• _THE TASK_:
Copy out each line of the entries below in which the string "бухгалтерський" appears.

Records from a data source

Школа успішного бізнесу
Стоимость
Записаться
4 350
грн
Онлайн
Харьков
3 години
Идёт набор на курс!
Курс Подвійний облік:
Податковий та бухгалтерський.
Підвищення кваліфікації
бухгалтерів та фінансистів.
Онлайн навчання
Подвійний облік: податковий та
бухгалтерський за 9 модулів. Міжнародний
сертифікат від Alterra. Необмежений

• _SOLUTION FOR THIS TASK_:
Податковий та бухгалтерський.
бухгалтерський за 9 модулів. Міжнародний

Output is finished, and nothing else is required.